Le Alpi viste dall'alto (JEAN-PIERRE CLATOT/AFP/Getty Images)

Sono sei le vittime di diverse valanghe avvenute sulle Alpi, tra Francia, Svizzera e Italia. Nel nostro Paese, la vittima, di nazionalità italiana, è deceduta a Chamois, nella Valtournenche, in Valle d’Aosta, a causa probabilmente di un fuoripista azzardato, viste le preoccupanti condizioni meteorologiche. La Guardia di Finanza sta cercando di far luce sulla dinamica dell’incidente, l’unica certezza è che lo sciatore è morto in conseguenza di un politrauma. Vani i soccorsi dell’elicottero del soccorso alpino valdostano, intervenuto sul posto con il medico del 118.

Sempre in Italia, sulle Dolomiti, un bambino di 8 anni originario della Val Gardena versa in gravissime condizioni all’ospedale ‘San Maurizio’ di Bolzano.
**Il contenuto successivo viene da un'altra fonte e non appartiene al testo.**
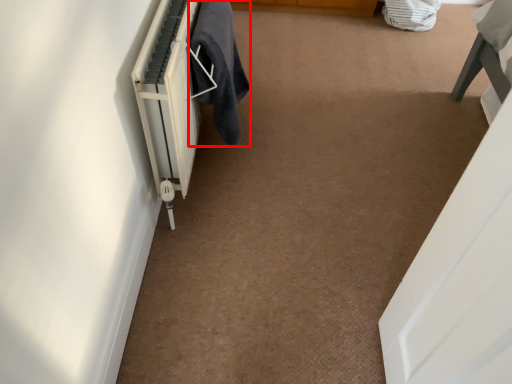 Question: From the image, what is the correct spatial relationship of laundry (annotated by the red box) in relation to radiator?

Choices:
 (A) left
 (B) right

Answer: (B)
Il bimbo, caduto sulla pista da sci nei pressi del rifugio Comici a Plan de Gralba, indossava un casco regolamentare. Sul fronte svizzero, a Saint-Moritz, due persone sono state travolte da una slavina ed una è morta. Due le vittime di una valanga a La Clusaz, nell’Alta Savoia, in Francia, anche stavolta probabilmente a causa di un fuoripista azzardato.

Sempre nella stessa località, è morto oggi in ospedale per i traumi riportati un giovane coinvolto ieri in una caduta. Il sesto decesso è avvenuto nel Cantone Uri, nella Svizzera centrale, ma la dinamica dell’incidente non è ancora stata chiarita. Due infine le persone di nazionalità italiana tratte in salvo dopo esser state sommerse da una slavina nel cuneese.